被控訴人 株式会社日本マーケテイングコンサルタント 外一名

主文

本件控訴を棄却する。

但し、原判決主文第二項に「金一〇四、〇一〇円」とあるのを「金一〇二、〇五一円」と更正する。

控訴費用は控訴人の負担とする。

事実

控訴代理人は「原判決中控訴人敗訴の部分を取消す。被控訴人らは各自控訴人に対し(一)金一二万円およびこれに対する昭和三九年一〇月三一日から右完済に至るまで百円につき一日一〇銭の割合による金員から金一〇万四、〇一〇円およびこれに対する同年一一月七日から右完済に至るまで年一割八分の割合による金員を控除した金員、(二)金三万一、三七〇円およびこれに対する昭和四一年五月一四日から、金四、〇九二円およびこれに対する昭和四三年四月一日から、金三万五、八八八円およびこれに対する控訴人勝訴判決確定の翌日から、右各完済に至るまで年五分の割合による金員、(三)金八、九〇〇円(控訴審着手金)およびこれに対する昭和四五年五月二二日(控訴状送達の翌日)から右完済に至るまで年五分の割合による金員、(六)右(一)、(二)の遅延損害金と(三)の金員との一〇分の二の金員(謝金)の各支払をせよ。訴訟費用は第一、二審ともに被控訴人らの負担とする」との判決および仮執行の宣言を求めた。被控訴会社代表者兼被控訴人中村真策は、適式の公示送達による呼出を受けながら、本件口頭弁論期日に出頭しない。

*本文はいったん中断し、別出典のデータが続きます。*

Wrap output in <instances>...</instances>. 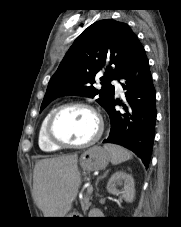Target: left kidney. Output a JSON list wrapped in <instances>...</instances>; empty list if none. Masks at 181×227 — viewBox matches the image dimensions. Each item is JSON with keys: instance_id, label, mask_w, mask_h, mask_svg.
Masks as SVG:
<instances>
[{"instance_id": "obj_1", "label": "left kidney", "mask_w": 181, "mask_h": 227, "mask_svg": "<svg viewBox=\"0 0 181 227\" xmlns=\"http://www.w3.org/2000/svg\"><path fill=\"white\" fill-rule=\"evenodd\" d=\"M117 186H123L121 190ZM107 191L114 195H121L126 202H133L135 197L134 179L125 171L115 172L107 183Z\"/></svg>"}]
</instances>
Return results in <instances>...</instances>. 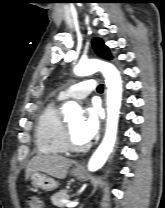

当事者双方の事実上の主張、証拠<省略>……ほかは、原判決事実摘示のうち被控訴人らに関する部分と同一であるから、これを引用する。

理由

本件に関する当裁判所の判断は、次に附加するほかは、原判決のそれと同一であるから、これを引用する(但し、原判決理由一、五、六の1、3を除き、六の2の末尾から六行目に「一、五六二円」とあるのを「一、六四一円」と、五行目に「二、〇三八円」とあるのを「一、九五九円」と、四行目に「一〇二、九七二円」とあるのを「一〇二、〇五一円」と、六の3三行目から四行目にかけて「一〇四、〇一〇円」とあるのを「一〇二、〇五一円」とそれぞれ更正する)。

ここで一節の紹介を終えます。